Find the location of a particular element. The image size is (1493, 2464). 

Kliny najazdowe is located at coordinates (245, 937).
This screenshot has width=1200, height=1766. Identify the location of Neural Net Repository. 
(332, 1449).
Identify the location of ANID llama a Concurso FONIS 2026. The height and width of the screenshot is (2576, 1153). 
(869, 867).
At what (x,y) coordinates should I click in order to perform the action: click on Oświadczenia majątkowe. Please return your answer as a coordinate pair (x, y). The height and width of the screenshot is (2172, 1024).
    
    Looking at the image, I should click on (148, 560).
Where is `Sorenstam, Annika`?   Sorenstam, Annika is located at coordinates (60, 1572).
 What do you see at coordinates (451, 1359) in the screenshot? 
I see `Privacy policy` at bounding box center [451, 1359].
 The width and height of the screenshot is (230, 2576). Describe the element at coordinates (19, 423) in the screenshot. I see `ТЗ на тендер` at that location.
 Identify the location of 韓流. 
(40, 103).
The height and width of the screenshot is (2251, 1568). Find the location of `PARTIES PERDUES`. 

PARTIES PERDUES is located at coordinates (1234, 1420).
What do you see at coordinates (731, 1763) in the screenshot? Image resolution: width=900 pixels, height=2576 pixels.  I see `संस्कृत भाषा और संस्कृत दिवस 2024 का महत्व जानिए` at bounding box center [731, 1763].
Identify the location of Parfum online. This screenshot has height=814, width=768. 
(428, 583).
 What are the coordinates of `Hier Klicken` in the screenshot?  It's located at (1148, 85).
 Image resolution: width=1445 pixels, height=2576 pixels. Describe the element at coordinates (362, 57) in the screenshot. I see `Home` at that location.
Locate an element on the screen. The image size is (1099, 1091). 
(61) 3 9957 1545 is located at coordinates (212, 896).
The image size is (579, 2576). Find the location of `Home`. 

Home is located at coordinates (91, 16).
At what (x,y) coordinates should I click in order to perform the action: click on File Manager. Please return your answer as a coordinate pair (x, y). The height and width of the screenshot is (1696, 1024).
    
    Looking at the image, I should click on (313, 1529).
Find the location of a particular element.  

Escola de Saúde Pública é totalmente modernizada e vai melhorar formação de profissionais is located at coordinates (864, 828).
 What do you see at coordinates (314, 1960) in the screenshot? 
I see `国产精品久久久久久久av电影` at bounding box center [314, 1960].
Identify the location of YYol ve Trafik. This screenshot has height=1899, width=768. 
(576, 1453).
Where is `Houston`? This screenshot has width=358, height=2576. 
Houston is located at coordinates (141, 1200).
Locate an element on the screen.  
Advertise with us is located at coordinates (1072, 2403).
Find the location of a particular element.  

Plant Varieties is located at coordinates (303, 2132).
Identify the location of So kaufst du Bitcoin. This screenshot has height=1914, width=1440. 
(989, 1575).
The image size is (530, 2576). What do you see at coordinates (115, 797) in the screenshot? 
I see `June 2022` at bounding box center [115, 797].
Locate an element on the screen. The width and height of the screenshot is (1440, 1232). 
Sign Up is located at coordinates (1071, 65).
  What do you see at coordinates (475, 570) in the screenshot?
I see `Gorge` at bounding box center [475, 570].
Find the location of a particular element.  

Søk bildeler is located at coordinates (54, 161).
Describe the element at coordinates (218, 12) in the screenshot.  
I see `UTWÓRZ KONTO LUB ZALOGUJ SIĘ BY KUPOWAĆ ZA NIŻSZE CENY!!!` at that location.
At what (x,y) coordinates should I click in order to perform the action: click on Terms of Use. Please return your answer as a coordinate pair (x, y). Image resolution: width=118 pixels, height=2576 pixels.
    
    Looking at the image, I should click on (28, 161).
○ ○ ○ ○
All the data above should be restated in full, exactly.

- [TASK SOLUTION]
Find the location of a particular element. The image size is (1493, 2464). 

Kliny najazdowe is located at coordinates (245, 937).
This screenshot has width=1200, height=1766. Identify the location of Neural Net Repository. 
(332, 1449).
Identify the location of ANID llama a Concurso FONIS 2026. The height and width of the screenshot is (2576, 1153). 
(869, 867).
At what (x,y) coordinates should I click in order to perform the action: click on Oświadczenia majątkowe. Please return your answer as a coordinate pair (x, y). The height and width of the screenshot is (2172, 1024).
    
    Looking at the image, I should click on (148, 560).
Where is `Sorenstam, Annika`?   Sorenstam, Annika is located at coordinates (60, 1572).
 What do you see at coordinates (451, 1359) in the screenshot? 
I see `Privacy policy` at bounding box center [451, 1359].
 The width and height of the screenshot is (230, 2576). Describe the element at coordinates (19, 423) in the screenshot. I see `ТЗ на тендер` at that location.
 Identify the location of 韓流. 
(40, 103).
The height and width of the screenshot is (2251, 1568). Find the location of `PARTIES PERDUES`. 

PARTIES PERDUES is located at coordinates (1234, 1420).
What do you see at coordinates (731, 1763) in the screenshot? Image resolution: width=900 pixels, height=2576 pixels.  I see `संस्कृत भाषा और संस्कृत दिवस 2024 का महत्व जानिए` at bounding box center [731, 1763].
Identify the location of Parfum online. This screenshot has height=814, width=768. 
(428, 583).
 What are the coordinates of `Hier Klicken` in the screenshot?  It's located at (1148, 85).
 Image resolution: width=1445 pixels, height=2576 pixels. Describe the element at coordinates (362, 57) in the screenshot. I see `Home` at that location.
Locate an element on the screen. The image size is (1099, 1091). 
(61) 3 9957 1545 is located at coordinates (212, 896).
The image size is (579, 2576). Find the location of `Home`. 

Home is located at coordinates (91, 16).
At what (x,y) coordinates should I click in order to perform the action: click on File Manager. Please return your answer as a coordinate pair (x, y). The height and width of the screenshot is (1696, 1024).
    
    Looking at the image, I should click on (313, 1529).
Find the location of a particular element.  

Escola de Saúde Pública é totalmente modernizada e vai melhorar formação de profissionais is located at coordinates (864, 828).
 What do you see at coordinates (314, 1960) in the screenshot? 
I see `国产精品久久久久久久av电影` at bounding box center [314, 1960].
Identify the location of YYol ve Trafik. This screenshot has height=1899, width=768. 
(576, 1453).
Where is `Houston`? This screenshot has width=358, height=2576. 
Houston is located at coordinates (141, 1200).
Locate an element on the screen.  
Advertise with us is located at coordinates (1072, 2403).
Find the location of a particular element.  

Plant Varieties is located at coordinates (303, 2132).
Identify the location of So kaufst du Bitcoin. This screenshot has height=1914, width=1440. 
(989, 1575).
The image size is (530, 2576). What do you see at coordinates (115, 797) in the screenshot? 
I see `June 2022` at bounding box center [115, 797].
Locate an element on the screen. The width and height of the screenshot is (1440, 1232). 
Sign Up is located at coordinates (1071, 65).
  What do you see at coordinates (475, 570) in the screenshot?
I see `Gorge` at bounding box center [475, 570].
Find the location of a particular element.  

Søk bildeler is located at coordinates (54, 161).
Describe the element at coordinates (218, 12) in the screenshot.  
I see `UTWÓRZ KONTO LUB ZALOGUJ SIĘ BY KUPOWAĆ ZA NIŻSZE CENY!!!` at that location.
At what (x,y) coordinates should I click in order to perform the action: click on Terms of Use. Please return your answer as a coordinate pair (x, y). Image resolution: width=118 pixels, height=2576 pixels.
    
    Looking at the image, I should click on (28, 161).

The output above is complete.